Cluster error (from names file)

I’m running into an error with the cluster command:
cluster(column=1.dist, cutoff=0.10, name=1.pick.names)
Reading matrix: ||AAError: Sequence ‘1-MS28F-388R__M02696_39_000000000-AH733_1_1118_5602_16641’ was not found in the names file, please correct

I can check the names file, and the sequence name definitely exists - it’s the first sequence to be after a comma in the 1.pick.names file. So it looks like the cluster command isn’t reading correctly after the comma, but based on the wiki, it shouldn’t have a problem. Any ideas about what is going on?

Thanks!

it’s the first sequence to be after a comma in the 1.pick.names file

I think that’s the problem. It should be the first sequence on the line and the first sequence after the tab. That line should look something like…

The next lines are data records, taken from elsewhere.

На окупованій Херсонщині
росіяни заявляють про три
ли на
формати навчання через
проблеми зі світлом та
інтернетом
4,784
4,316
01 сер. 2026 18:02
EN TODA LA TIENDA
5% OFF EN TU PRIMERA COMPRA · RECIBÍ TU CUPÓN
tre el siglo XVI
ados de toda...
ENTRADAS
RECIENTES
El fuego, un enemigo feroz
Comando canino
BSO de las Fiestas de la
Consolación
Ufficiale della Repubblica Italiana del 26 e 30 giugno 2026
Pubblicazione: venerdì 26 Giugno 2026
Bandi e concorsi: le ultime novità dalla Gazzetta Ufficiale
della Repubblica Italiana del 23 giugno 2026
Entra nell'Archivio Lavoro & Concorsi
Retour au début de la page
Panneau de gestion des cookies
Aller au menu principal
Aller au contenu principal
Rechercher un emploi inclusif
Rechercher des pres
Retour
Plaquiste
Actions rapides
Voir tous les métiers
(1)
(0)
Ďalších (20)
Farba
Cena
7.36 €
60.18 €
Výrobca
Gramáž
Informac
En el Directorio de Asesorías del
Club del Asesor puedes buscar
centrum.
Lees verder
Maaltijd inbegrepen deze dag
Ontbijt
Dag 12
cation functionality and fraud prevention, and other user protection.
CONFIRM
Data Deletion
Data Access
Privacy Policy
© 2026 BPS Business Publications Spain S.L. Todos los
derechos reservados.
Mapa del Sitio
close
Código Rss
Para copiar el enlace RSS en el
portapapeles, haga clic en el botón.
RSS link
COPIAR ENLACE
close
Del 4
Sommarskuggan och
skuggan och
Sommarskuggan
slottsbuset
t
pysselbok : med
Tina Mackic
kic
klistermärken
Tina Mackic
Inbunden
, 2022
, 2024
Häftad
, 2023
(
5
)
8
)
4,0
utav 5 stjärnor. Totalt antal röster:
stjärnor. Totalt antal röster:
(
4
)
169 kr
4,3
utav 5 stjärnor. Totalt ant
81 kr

1-MS28F-388R__M02696_39_000000000-AH733_1_1118_5602_16641\t1-MS28F-388R__M02696_39_000000000-AH733_1_1118_5602_16641,somethingA,somethingB,somethingC

Yes, that makes sense. The names file came directly from the unique.seqs command, without alteration. So there is something going on with that command that creates a .names file that can’t be used. Is there any other way to make a names file, besides the unique.seqs command? Or is there a way to correc the names file that unique.seqs makes?

Thanks for your help!

I just noticed that your names file has a “pick” in the name. I suspect you removed sequences from the names file that weren’t also removed from the distance matrix. Can you make sure that you’re using the pick.fasta file as the input to dist.seqs?